> [What this task involves] Write out the listing below in full and exactly, leaving out every picture.

> [Dataset]
:::

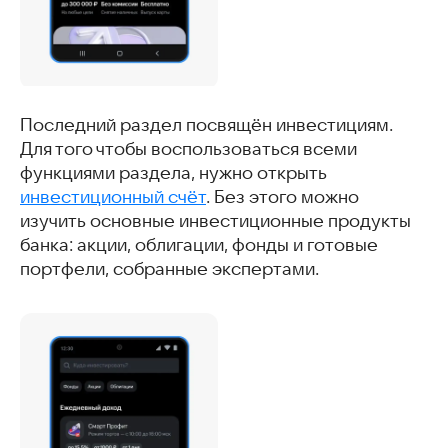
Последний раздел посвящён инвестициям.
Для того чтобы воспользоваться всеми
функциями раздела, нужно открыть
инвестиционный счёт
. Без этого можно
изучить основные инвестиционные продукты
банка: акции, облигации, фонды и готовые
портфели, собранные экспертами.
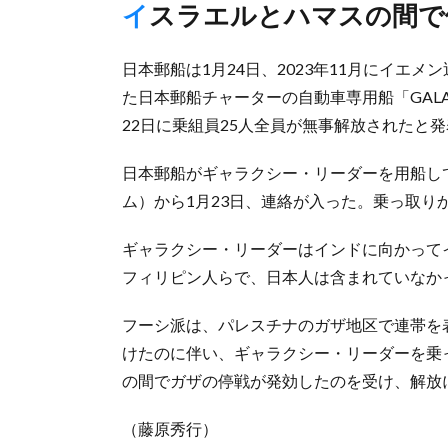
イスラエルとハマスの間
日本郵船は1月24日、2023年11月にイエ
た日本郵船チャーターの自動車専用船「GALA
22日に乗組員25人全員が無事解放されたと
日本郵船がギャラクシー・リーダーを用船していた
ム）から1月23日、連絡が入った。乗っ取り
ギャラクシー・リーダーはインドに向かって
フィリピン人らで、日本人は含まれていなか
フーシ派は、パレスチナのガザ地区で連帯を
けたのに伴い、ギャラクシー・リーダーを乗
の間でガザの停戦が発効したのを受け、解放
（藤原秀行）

:::

> [Exercise solution]
Последний раздел посвящён инвестициям.
Для того чтобы воспользоваться всеми
функциями раздела, нужно открыть
инвестиционный счёт
. Без этого можно
изучить основные инвестиционные продукты
банка: акции, облигации, фонды и готовые
портфели, собранные экспертами.
イスラエルとハマスの間
日本郵船は1月24日、2023年11月にイエ
た日本郵船チャーターの自動車専用船「GALA
22日に乗組員25人全員が無事解放されたと
日本郵船がギャラクシー・リーダーを用船していた
ム）から1月23日、連絡が入った。乗っ取り
ギャラクシー・リーダーはインドに向かって
フィリピン人らで、日本人は含まれていなか
フーシ派は、パレスチナのガザ地区で連帯を
けたのに伴い、ギャラクシー・リーダーを乗
の間でガザの停戦が発効したのを受け、解放
（藤原秀行）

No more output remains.